**Problem:** In the records below, the line with "desproteger a los" opens the range and the line with "suốt quá trình sử dụng sản phẩm." closes it; print that range exactly and nothing else.

**Data for this exercise:**
——
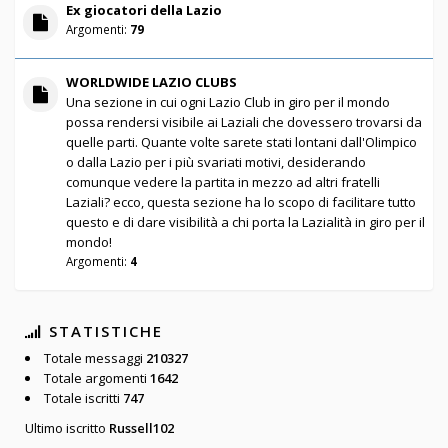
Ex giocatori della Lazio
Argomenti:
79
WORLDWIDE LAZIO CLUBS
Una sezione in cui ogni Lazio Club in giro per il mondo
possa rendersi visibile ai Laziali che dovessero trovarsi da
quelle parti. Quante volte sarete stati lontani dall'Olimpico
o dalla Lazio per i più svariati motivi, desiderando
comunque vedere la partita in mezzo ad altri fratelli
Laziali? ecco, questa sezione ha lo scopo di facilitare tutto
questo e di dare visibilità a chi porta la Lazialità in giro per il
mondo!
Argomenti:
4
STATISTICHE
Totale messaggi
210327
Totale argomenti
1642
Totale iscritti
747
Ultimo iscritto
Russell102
——
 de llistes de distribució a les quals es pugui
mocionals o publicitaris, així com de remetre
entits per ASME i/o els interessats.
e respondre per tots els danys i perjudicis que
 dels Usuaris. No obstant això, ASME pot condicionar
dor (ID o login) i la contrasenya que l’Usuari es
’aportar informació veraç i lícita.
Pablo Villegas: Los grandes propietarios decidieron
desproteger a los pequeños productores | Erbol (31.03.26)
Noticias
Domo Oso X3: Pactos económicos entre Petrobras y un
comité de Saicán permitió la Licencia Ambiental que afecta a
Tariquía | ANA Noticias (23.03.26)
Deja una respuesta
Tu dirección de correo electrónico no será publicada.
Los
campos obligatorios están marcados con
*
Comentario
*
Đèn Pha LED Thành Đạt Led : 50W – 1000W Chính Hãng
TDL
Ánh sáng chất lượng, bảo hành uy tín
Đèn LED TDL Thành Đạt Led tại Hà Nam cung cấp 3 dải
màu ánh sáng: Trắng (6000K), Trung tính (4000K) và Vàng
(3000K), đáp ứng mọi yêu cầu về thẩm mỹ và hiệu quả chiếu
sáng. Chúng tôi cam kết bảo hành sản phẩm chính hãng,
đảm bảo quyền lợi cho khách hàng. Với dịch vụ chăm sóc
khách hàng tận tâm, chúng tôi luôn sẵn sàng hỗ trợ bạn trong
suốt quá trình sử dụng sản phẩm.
——
**Your solution:**
desproteger a los pequeños productores | Erbol (31.03.26)
Noticias
Domo Oso X3: Pactos económicos entre Petrobras y un
comité de Saicán permitió la Licencia Ambiental que afecta a
Tariquía | ANA Noticias (23.03.26)
Deja una respuesta
Tu dirección de correo electrónico no será publicada.
Los
campos obligatorios están marcados con
*
Comentario
*
Đèn Pha LED Thành Đạt Led : 50W – 1000W Chính Hãng
TDL
Ánh sáng chất lượng, bảo hành uy tín
Đèn LED TDL Thành Đạt Led tại Hà Nam cung cấp 3 dải
màu ánh sáng: Trắng (6000K), Trung tính (4000K) và Vàng
(3000K), đáp ứng mọi yêu cầu về thẩm mỹ và hiệu quả chiếu
sáng. Chúng tôi cam kết bảo hành sản phẩm chính hãng,
đảm bảo quyền lợi cho khách hàng. Với dịch vụ chăm sóc
khách hàng tận tâm, chúng tôi luôn sẵn sàng hỗ trợ bạn trong
suốt quá trình sử dụng sản phẩm.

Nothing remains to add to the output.